At the American University in Cairo (AUC), Stuart taught courses he was familiar with: education, composition and creative writing. Fortuitously, Jane Stuart spent her first year of college at AUC and even had her father as an instructor in a creative writing course.
Looking over the letters he used when writing the chapter in the biography about Stuart’s time in Cairo, Gifford says it is abundantly clear that Stuart and his family enjoyed their time in Egypt and felt a connection with its people, so much so, Gifford went on to write, that Jesse “easily convinced himself that the Muslims would have made good Republicans.”
“Stuart liked to think everybody would have made a good Republican,” Gifford said with a laugh. “Stuart was one of the most determined Republicans the world has ever produced.”
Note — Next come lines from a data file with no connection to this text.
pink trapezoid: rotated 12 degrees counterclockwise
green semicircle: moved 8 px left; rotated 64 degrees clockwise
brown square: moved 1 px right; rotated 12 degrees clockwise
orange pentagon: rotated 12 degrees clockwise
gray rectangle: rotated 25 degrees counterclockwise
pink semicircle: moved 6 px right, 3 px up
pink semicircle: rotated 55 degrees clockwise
Still, while Stuart wrote favorably to numerous individuals about Egypt and Cairo and the university that employed him, the author and educator was very much aware of his precarious situation as a foreigner, and an American at that, in Nasser’s police state. And though this awareness didn’t keep Stuart from holding his tongue or pen when corresponding about the social or political strife he witnessed in Cairo—sometimes in the form of book burnings right outside the university compound—he was cognizant enough to ask recipients to be discreet.
“[Stuart] was a very candid person. He wrote a lot of unpleasant things he probably shouldn’t have written, but they were personal letters, and he didn’t feel any cautionary needs,” Gifford said. “When he was in Egypt, he would write letters to people, and he would always say, ‘For goodness sake, don’t show this to anybody, because they’ll get it in the papers, and it’ll get back to Egyptian officials, and it’ll really cause problems for me.’ Or maybe even threaten his safety and security.”
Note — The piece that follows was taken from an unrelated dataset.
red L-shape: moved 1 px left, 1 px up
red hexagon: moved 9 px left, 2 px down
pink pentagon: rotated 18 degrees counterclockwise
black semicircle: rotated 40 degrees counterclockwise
Kentucky author, documentarian and former state poet laureate Lee Pennington was one of the people with whom Stuart wrote frequently through the years, sometimes as many as eight to 10 letters a week. Pennington was a student at McKell High School in Greenup County when Stuart returned as principal in 1957 and was enrolled in Berea College when he received letters Stuart had written from Cairo.
In one letter, Stuart enclosed some published pieces that his students had produced, and Pennington was immediately aware that the young writers were suppressing their creativity.
“I sensed that there had been some censorship involved and commented to Jesse that I was surprised that the students didn’t have more freedom,” Pennington said, “and Jesse in no uncertain terms told me what it was like in Egypt … Self-censorship, it was necessary. Without doing that, nothing would ever have gotten published.”
Pennington, who donated his extensive collection of Stuart books and personal letters to the Special Collections Department at the University of Louisville in late 2012, knows Stuart was fond of Egypt—he accompanied Stuart on a return trip in the early ’70s, which included a visit to the university where Stuart taught.
“Jesse absolutely loved his time there,” Pennington said. “For everybody thinking he was sort of a local homebody, Jesse was an international figure of major proportion. His time in Cairo—not only did he love it, but students that Jesse had [while at AUC] followed and kept up with Jesse.”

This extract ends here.